┌─ Given entries

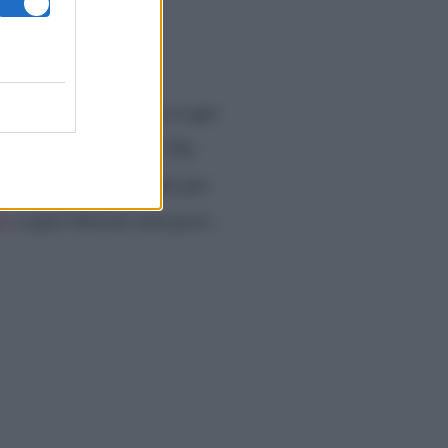
i fabbrica
hio di fabbrica di Tu si que
tate del talent show. Chi
Littizzetto, arruolata per
ua
e pare faticare non poco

└─

What to work on
Without any pictures, repeat the listing exactly.

Output of the task
i fabbrica
hio di fabbrica di Tu si que
tate del talent show. Chi
Littizzetto, arruolata per
ua
e pare faticare non poco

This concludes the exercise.